Meditations on the Abyss

Today was a frantic day at work. One of our newer customers is testing a brand new element of our system, and they're having a bunch of trouble. Some of it is legitimate trouble, the result of not having had enough time to do the first pass of development properly. Some of it is the result of just "bad luck", meaning strange things are happening that make it look worse than it is, and when we delve into what's really happening, it's something like someone recompiling a whole bunch of source code at an inopportune time.

Anyway, since I'm most familiar with the system, I ended up doing a set of emergency fixes today which we shipped to them tonight and we'll (read: I'll) work with them tomorrow to get them installed. A second set of fixes will probably go out this week or next. But working on tight deadlines like this always gets my adrenaline going; I get a little wigged out, work and talk at a very high speed, and suddenly the term "seat-of-the-pants programming" makes sense to me.

It's not an experience I like very much, although it always has a mild interest in retrospect. But the feeling of being rushed like that is usually a sign that I'm operating more out of instinct than consideration.

So I was pretty frazzled when I got home, and was even bummed that this week's comics shipment is delayed 'til tomorrow due to Memorial Day.

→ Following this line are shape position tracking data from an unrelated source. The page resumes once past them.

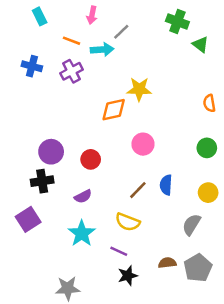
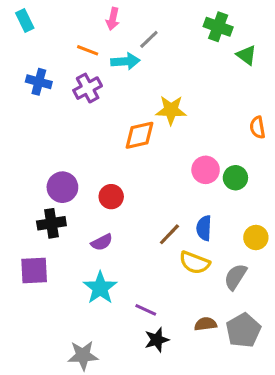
cyan rectangle: (40, 16) -> (25, 20), moved
pink circle: (143, 144) -> (206, 170), moved
green circle: (207, 148) -> (235, 178), moved
purple square: (28, 219) -> (34, 271), turned 30
yellow semicircle: (128, 222) -> (195, 263), moved

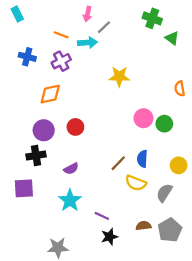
pink arrow: (113, 19) -> (88, 14), moved
orange diamond: (139, 135) -> (50, 94), moved
red circle: (111, 197) -> (75, 127), moved

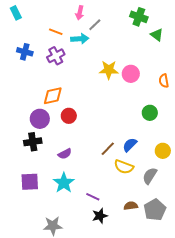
orange diamond: (50, 94) -> (53, 96), moved
pink circle: (143, 118) -> (131, 74), moved
blue semicircle: (142, 159) -> (130, 145), turned 42
purple square: (24, 188) -> (30, 182), moved

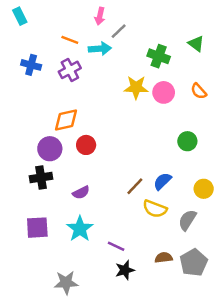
green cross: (139, 17) -> (159, 56), moved
orange semicircle: (164, 81) -> (199, 91), moved, turned -32

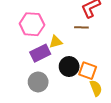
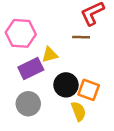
yellow semicircle: (96, 88) -> (79, 111), moved

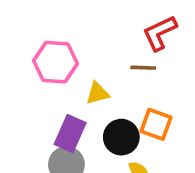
purple rectangle: (31, 69) -> (70, 133), moved, turned -40
orange square: (89, 90) -> (156, 124), moved

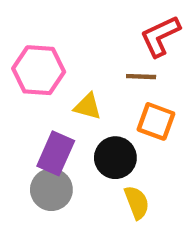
yellow triangle: (98, 93) -> (88, 106), turned 30
orange square: (156, 124) -> (156, 121), moved

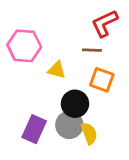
purple rectangle: (56, 153) -> (34, 129), moved
gray circle: (51, 190) -> (69, 125), moved

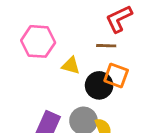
black circle: (75, 104) -> (99, 85), moved

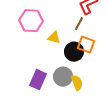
brown line: (106, 46) -> (79, 24), turned -64

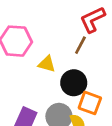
orange square: (86, 45) -> (90, 103), moved

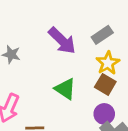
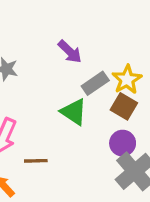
gray rectangle: (102, 35) -> (95, 83), moved
purple arrow: (62, 41) -> (70, 52), size x0.7

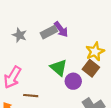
gray rectangle: (95, 83) -> (49, 32), moved
purple circle: (123, 143) -> (73, 81), moved

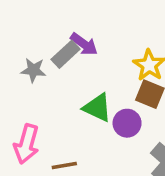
gray star: (20, 35) -> (33, 70), moved

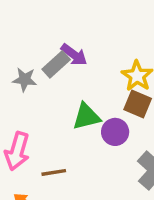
green triangle: (97, 108) -> (86, 117), turned -40

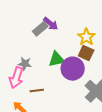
gray star: (25, 79) -> (25, 64), moved
purple circle: (115, 132) -> (73, 69), size x1.5

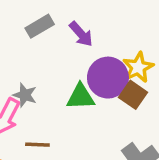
gray rectangle: (40, 29) -> (40, 26), moved
purple circle: (73, 69) -> (108, 78), moved

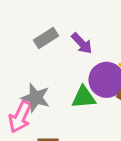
gray star: (25, 95) -> (36, 98), size x1.4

I spent a good chunk of tonight playing around on my new Mac. In particular, I downloaded Internet Explorer 4.01, and I find that although it has a few nice cosmetic elements, I like the interface to Netscape a lot better. So I'll see if I can figure out why the latter is giving me trouble.

Also, IE4 managed to hang my Mac when I quit from it, and I couldn't figure out why. It also seems to be a bigger memory hog than Netscape.


WARNING: Babylon 5 spoilers follow.

"Meditations on the Abyss" was a filler episode. It sets up Lennier's mission with the Rangers (presumably so that he'll end up betraying them somehow), but the rest of that plot thread is utterly predictable in this episode. Yawn! And that whiny Minbari he befriends; yuck!

The Garibaldi scene at the end, where he's rolling drunk on the floor, was utterly gratuitous, and should have been excised from the episode entirely. Showing stuff like that without actually advancing the story is a waste of time. Straczynski's scripts are much more effective when he has just one or two plots in an episode, and moves each one either to completion or to a new stage of being. He's only effective at multiple plot threads in "big bang" episodes when a lot of stuff is coming to a head all at once.

Only the Londo/Vir stuff in this episode was really worth much, and then only as comic relief. Well, okay, the Franklin/G'Kar stuff was mildly interesting, although I cringed at the poor way they simulated removing and inserting G'Kar's eye; it looked so fake!

I hope things pick up over the next three weeks; I felt rather cheated having to wait six weeks just for this.